It is common ground that a share sale acquisition is not covered by TUPE. TUPE requires a change of employer and upon the acquisition of the shares in a private limited company, there is no change in the identity of the employer, simply of the shareholders. The company remains the same. This was most recently confirmed by the High Court in the case of ICAP Management Services Ltd v Berry  EWHC 1321.
However, in exceptional circumstances, where, following a share sale acquisition, the acquiring company assumes supreme control over the acquired company, a de facto TUPE transfer may occur. The main authority for this is the decision in Millam v Print Factory (London) 1991 Limited  ICR 1331. In Guvera Limited v (1) Butler (2) Blinkbox Music Limited (in liquidation) (3) BB Music Holdings Limited (in administration) UKEAT/0256/16 Lavender J had the opportunity to consider these principles.
In this case, Blinkbox was a music streaming service. It was acquired by Tesco in 2012; but by January 2015 Tesco wanted to sell it. On 23rd January 2015 Guvera UK bought the shares in Blinkbox. This was orchestrated by a Mr Michael De Vere, a director of Guvera. Apparently this was without the authority of Guvera and its CEO and Chairman, Mr Herft.
In considering the facts, the employment tribunal divided events into three time periods.
(1) From January until the end of April 2015, the business remained with Blinkbox. Mr De Vere became a Director, having been given 90 days by Mr Herft to turn the business around.
(2) From April to 11th May 2015. During this period Mr De Vere resigned as a Director of Blinkbox. Insolvency was a prospect for Blinkbox and Guvera was considering its options and was interested in acquiring Blinkbox’s assets and about 20 employees. But the tribunal found that there was no transfer in this period as the business remained under the control of the Blinkbox Company.

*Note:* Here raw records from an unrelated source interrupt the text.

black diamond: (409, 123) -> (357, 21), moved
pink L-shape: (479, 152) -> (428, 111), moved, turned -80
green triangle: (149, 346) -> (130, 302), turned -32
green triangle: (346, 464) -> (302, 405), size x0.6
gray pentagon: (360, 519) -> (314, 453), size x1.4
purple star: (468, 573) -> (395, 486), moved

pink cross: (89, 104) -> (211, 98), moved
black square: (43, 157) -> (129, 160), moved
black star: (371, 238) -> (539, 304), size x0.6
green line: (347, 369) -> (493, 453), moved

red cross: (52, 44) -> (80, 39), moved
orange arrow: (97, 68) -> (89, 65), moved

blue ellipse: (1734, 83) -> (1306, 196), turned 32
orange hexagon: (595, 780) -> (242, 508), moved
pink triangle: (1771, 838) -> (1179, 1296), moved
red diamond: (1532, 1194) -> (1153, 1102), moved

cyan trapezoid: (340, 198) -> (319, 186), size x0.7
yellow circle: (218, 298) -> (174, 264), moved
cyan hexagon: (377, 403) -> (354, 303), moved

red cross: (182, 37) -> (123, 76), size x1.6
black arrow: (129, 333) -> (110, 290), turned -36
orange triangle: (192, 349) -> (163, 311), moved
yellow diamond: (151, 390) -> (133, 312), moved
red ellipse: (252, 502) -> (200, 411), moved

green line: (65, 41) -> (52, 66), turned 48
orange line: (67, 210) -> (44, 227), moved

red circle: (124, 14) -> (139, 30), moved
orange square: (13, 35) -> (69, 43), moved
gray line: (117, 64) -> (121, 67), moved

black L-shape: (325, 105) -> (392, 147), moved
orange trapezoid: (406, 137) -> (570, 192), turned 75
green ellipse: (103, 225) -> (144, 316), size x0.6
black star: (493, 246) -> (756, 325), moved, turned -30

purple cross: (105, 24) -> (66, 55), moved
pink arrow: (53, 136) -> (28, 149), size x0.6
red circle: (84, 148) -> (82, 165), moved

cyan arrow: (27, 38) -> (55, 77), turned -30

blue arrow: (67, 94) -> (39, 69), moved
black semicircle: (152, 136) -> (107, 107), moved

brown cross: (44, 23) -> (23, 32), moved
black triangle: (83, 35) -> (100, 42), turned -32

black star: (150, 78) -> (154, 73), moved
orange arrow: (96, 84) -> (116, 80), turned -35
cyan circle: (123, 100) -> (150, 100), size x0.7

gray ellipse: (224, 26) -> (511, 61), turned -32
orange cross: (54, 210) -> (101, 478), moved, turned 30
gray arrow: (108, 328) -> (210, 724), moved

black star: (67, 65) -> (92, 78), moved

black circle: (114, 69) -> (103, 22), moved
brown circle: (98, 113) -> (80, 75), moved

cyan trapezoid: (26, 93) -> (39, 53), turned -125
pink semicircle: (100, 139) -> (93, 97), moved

(3) But on 12th May 2015, Mr King, Guvera’s Chief Technical Officer, arrived at Blinkbox following Mr De Vere’s departure and he continued there until Blinkbox went into administration on 11th June 2015. The tribunal found there was a transfer of an undertaking to Guvera at the start of this period because it assumed day to day control of the business in a way that went beyond the mere exercise of ordinary supervision or information gathering, between a parent and subsidiary.
Mr Herft, on behalf of Guvera, now took control of the Company and the tribunal found that he exercised influence over a number of key business decisions, redundancies were implemented and decisions were effectively now made by Guvera. According to the employment tribunal “standing back and looking at the bigger picture these features did, it seems to me, reflect the reality in which, from the start of the deferred period, Guvera did assume day to day control of the business of Blinkbox, crossing a line beyond the element of de facto control and information acquisition which comes with being a corporate parent in a way that amounted to taking over conduct of its day to day activities”. Guvera was therefore held liable for claims made by employees who had been dismissed.
Guvera appealed. First, it appealed against the transfer of undertakings point. But the EAT considered that the employment tribunal had focused on the correct test. One of the factors relied upon by Guvera, was that it had not taken on the responsibility of an employer by paying employees’ wages. The EAT found this argument unattractive. If the law was as Guvera intended, a company which took control of an undertaking, exercised the powers of an employer over the employees and in particular chose to make them redundant, could say that the Regulations did not apply to it because it did not pay the employees’ wages due. This would be too easy a way around TUPE. The EAT has previously pointed out in Housing Maintenance Solutions limited v McAteer  ICR 87 that it is undoubtedly one of the consequences of a transfer that the transferee assumes the obligation of an employer. One relevant factor in – 6 – deciding whether there has been a transfer may consist of action taken by a transferee, such as payment of wages. But the key test is whether there has been a change in the legal or natural person who is responsible for carrying on the business and who by virtue of that fact incurs the obligations of an employer vis-à-vis employees of an undertaking (Landsorganisationen Denmark v Ny Mølle Kro Case C-287/96  ICR 330).
Nor did the employment tribunal go wrong in pinpointing the date of the transfer itself. There was a clear finding of fact that the assumption of control by Guvera was on 12th May 2015 when Mr King, Guvera’s Chief Technical Officer arrived at Blinkbox and took control of matters following Mr De Vere’s departure.